A mysterious developer claims he created a program to remove the cryptocurrency mining limitation on Nvidia’s RTX 3000 graphics cards. But others are warning it may be a scam.
Last week, a Poland-based developer called “Sergey” introduced a tool that promises to lift Nvidia’s Lite Hash Rate limiter. “After a few months of work, I start publishing the results. LHR v2 has finally been beaten!” Sergey boasted in his Telegram channel.
Nvidia originally created the LHR limiter a year ago to discourage miners from buying its gaming graphics cards, which have been in short supply. The LHR limiter is supposed to cap the Ethereum mining capabilities on the GPUs to 50%. But since then, the mining community has come up with ways to partially bypass the limiter and raise the mining rate to 70%.
Sergey now claims he can raise the mining rate to nearly 100%. As proof, he posted screenshots that say his program unlocked the Ethereum mining on several RTX 3000 graphics cards.

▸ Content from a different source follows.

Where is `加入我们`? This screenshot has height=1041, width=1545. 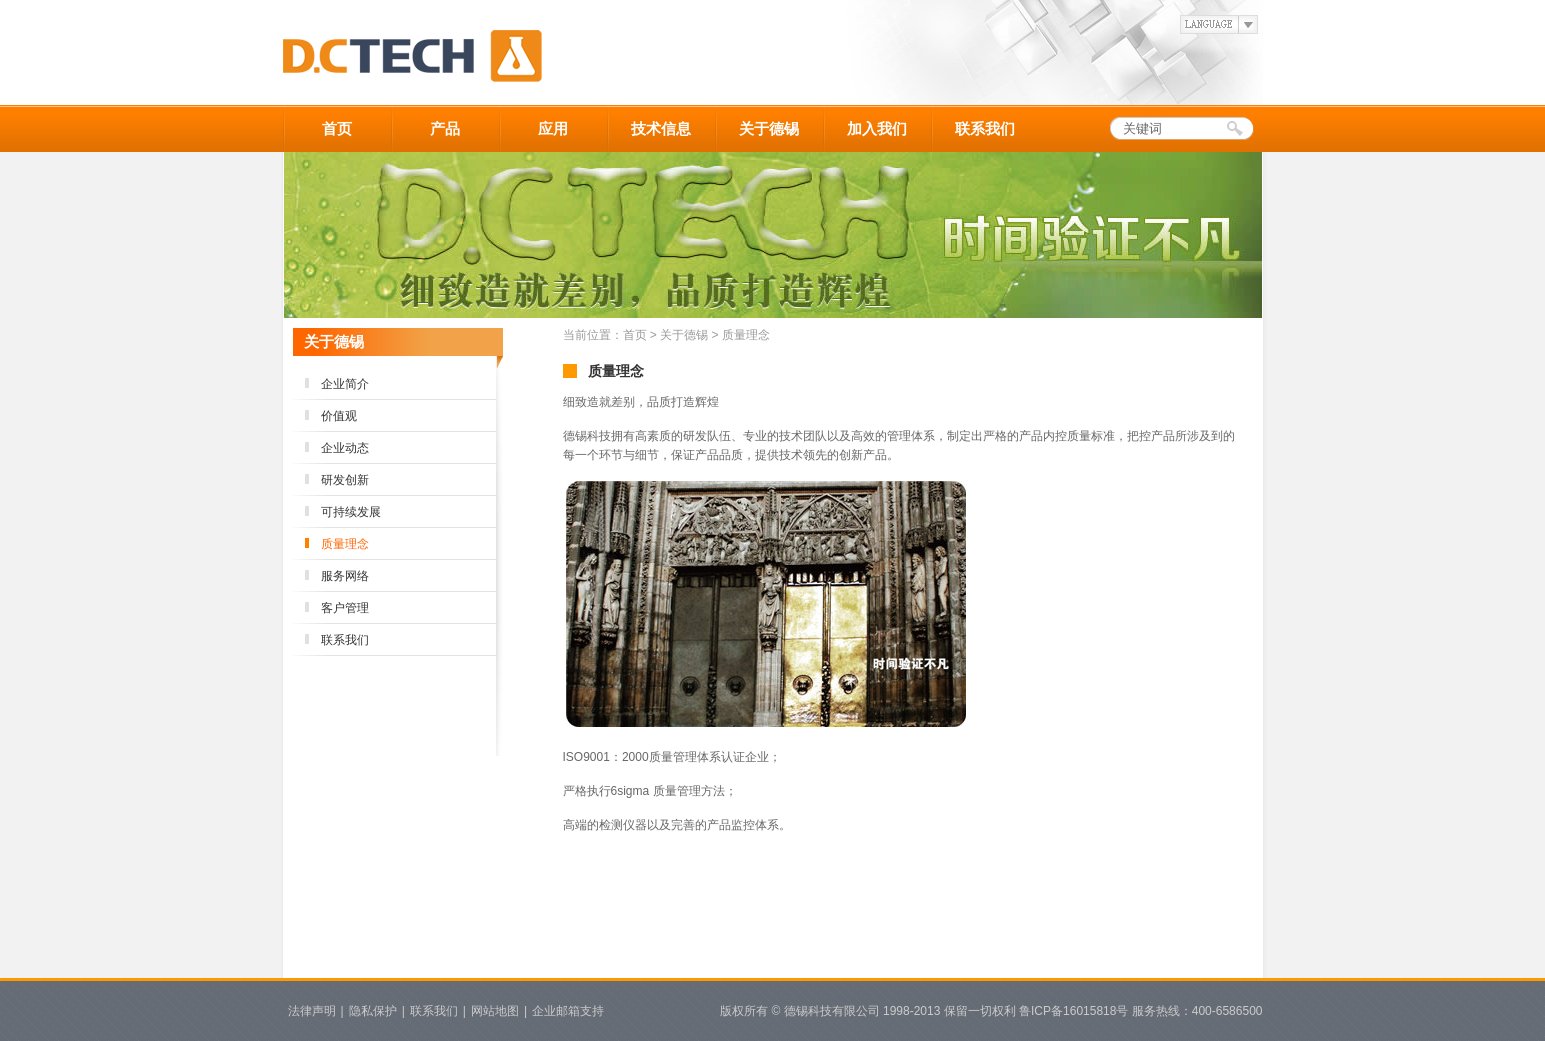
加入我们 is located at coordinates (877, 128).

In addition, Sergey plans on releasing the program, dubbed LHR Unlocker, for free as a public beta on Saturday through a GitHub page.

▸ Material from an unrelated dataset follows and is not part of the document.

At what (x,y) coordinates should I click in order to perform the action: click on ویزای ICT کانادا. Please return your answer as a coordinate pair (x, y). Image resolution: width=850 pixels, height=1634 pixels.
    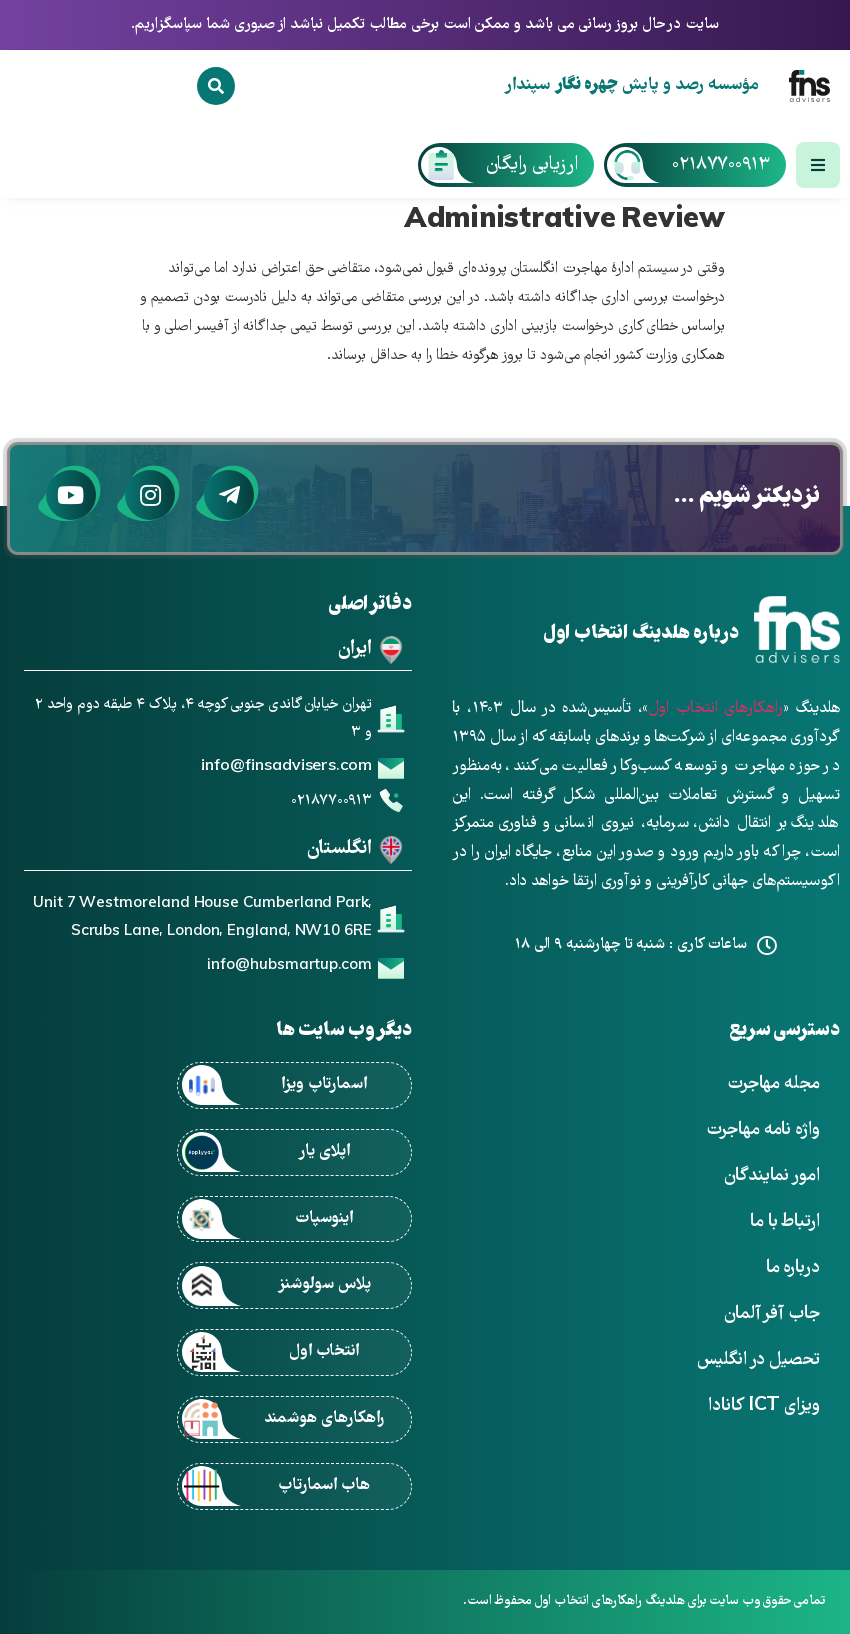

However, many in the cryptocurrency mining community already suspect the program may be malicious in nature. One red flag is that the Telegram channel and GitHub page for Sergey only appeared four days ago when he began promoting the LHR Unlocker tool.
Sergey also promoted his software tool on YouTube. However, he did so by using a computer-generated voice to narrate the video. The other problem is that downloading and executing a program from an unknown developer is a security risk; the same program could be malware capable of taking over a PC.
Sergey’s LHR Unlocker supposedly works by modifying the BIOS and other graphic driver files for the Nvidia GPUs. “They (the modified driver files) are downloaded and installed automatically in Windows when the program is installed,” he wrote on his GitHub page. “Due to the size, I placed the driver file on a private server.”
In response to the scam accusations, Sergey posted on GitHub: “I provide it for free, the use of this program is the decision of the user. I don’t see a SCAM opportunity here. If you decide that it doesn’t work for you, you don’t need to use it.” On his Telegram channel, Sergey said he decided to make the software free to demonstrate his computer skills in the hopes it’ll open up new professional opportunities. (He’s also started asking for donations in cryptocurrency.)
Still, we recommend users avoid downloading the tool until it’s been vetted. If real, though, then the software tool means cryptocurrency miners will have even more reason to buy LHR Nvidia RTX 3000 cards, although many have been doing so anyway.